▶ [SUPPLIED RECORDS]
════════════════════
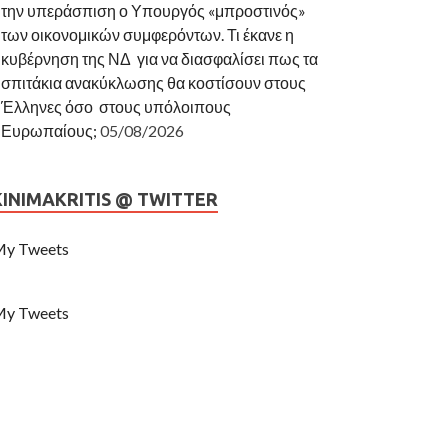
την υπεράσπιση ο Υπουργός «μπροστινός»
των οικονομικών συμφερόντων. Τι έκανε η
κυβέρνηση της ΝΔ για να διασφαλίσει πως τα
σπιτάκια ανακύκλωσης θα κοστίσουν στους
Έλληνες όσο στους υπόλοιπους
Ευρωπαίους;
05/08/2026
KINIMAKRITIS @ TWITTER
y Tweets
y Tweets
════════════════════
▶ [PROBLEM TO SOLVE] Lines holding the word "στους" should be counted across the entries; state only how many there are.

▶ [REPLY TO THE EXERCISE] 2